◆ **ACTION ITEM**:
The answer is to contain only the line containing "a via Gradoli" and the lines after it through the last one, each reproduced exactly as it appears below.

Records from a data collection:
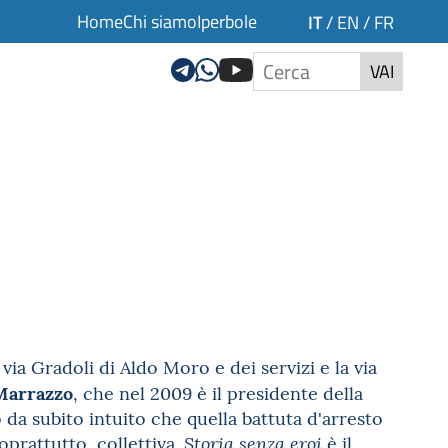
Home
Chi siamo
Iperbole
IT
/
EN
/
FR
VAI
a via Gradoli di Aldo Moro e dei servizi e la via
Marrazzo
, che nel 2009 è il presidente della
o da subito intuito che quella battuta d'arresto
oprattutto, collettiva.
è il
Storia senza eroi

◆ **ANSWER TO THE EXERCISE**:
a via Gradoli di Aldo Moro e dei servizi e la via
Marrazzo
, che nel 2009 è il presidente della
o da subito intuito che quella battuta d'arresto
oprattutto, collettiva.
è il
Storia senza eroi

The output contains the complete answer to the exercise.